Twitter has never been exactly the golden goose of marketing potential that agency owners had hoped for. Despite a loyal fellowship of users, branded content rarely sees hits there the way that it does on sites like Instagram. Even brand tweets have the potential to go viral but said tweets are typically unrelated to the brand as a whole, and it’s debatable if any of the success of the tweet is driving sales. I mean, is anyone going to Wendy’s specifically because they roasted Arby’s?
Savvy brands can find a route to success on Twitter, though, by using the platform’s mainform of currency—viral tweets.
In short, a tweet will pop off and start garnering likes in the several thousands. Not long after, a brand will hop in the DMs of the tweeter, offering cash if they tweet an ad for their product as a follow-up in the same thread as the viral tweet.
What this ad is can vary. It can be as much as an actual product endorsement, or something like “hey, check this out”, or simply just a link to the product they’ve been paid to sell. And, when I say paid, don’t go thinking you’ll have to shell out the big bucks. Most Twitter users who’ve done this report getting paid, at most, around $40.

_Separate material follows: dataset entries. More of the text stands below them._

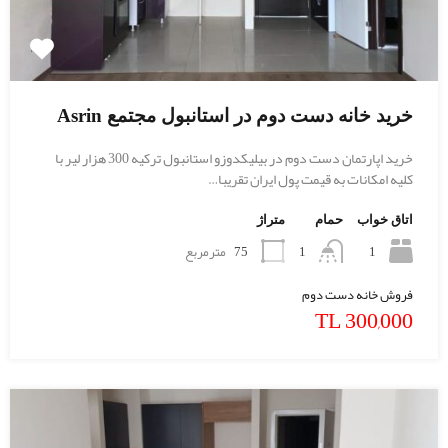
خرید خانه دست دوم در استانبول مجتمع Asrin
خرید اپارتمان دست دوم در بیلیکدوزو استانبول ترکیه 300 هزار لیر با
کلیه امکانات به قیمت پول ایران تقریبا…
اتاق خواب
حمام
متراژ
1
75
مترمربع
1
فروش خانه دست دوم
300,000 TL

It all started with a tweet about Trump. One Twitter user named @MuthoniK20 fired off an assuming tweet about the former president being banned from TikTok, and before she knew it the tweet had nearly a million likes. And then the offers came rolling in for her to tweet advertisements and links under her viral tweet. You can read the full story on Vox, it’s pretty amusing.
So, the big question then: does this work? The question in return: what metric are you using to define “work”?

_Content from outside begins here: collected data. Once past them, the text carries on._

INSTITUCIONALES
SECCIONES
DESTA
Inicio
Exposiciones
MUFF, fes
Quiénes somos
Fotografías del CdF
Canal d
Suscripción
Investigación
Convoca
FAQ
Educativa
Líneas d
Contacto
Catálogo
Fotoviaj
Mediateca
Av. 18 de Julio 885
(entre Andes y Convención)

If you just want eyes on your product then, yeah, renting space directly after a tweet with hundreds of thousands of likes will do that for you. Are you gonna make any money at it? Eh…
The company that hitched a clout-ride off of @MuthoniK20’s tweet—OceanGalaxyLight, basically novelty night light—said that every link that piggybacks off a viral tweet gets them about 3 or 4 conversions for a total of about $8,000 a year off of Twitter alone. If that’s just a sliver of your income then that’s pretty good! If that’s basically your total income for the year, then that depends on your overhead for the product.
Personally, I would not recommend this style of marketing to anyone. It seems like only minimal profit potential exists and doing this doesn’t present a good image for your product. Firstly, it makes you look like a clout chaser, which you would be, and secondly, it doesn’t place you among ideal peers. Most of the products being sold via piggyback tweets are cheap garbage like flat tummy diet teas and plush seal body pillows.
My advice: rule this one out of your guide to “marketing hacks.”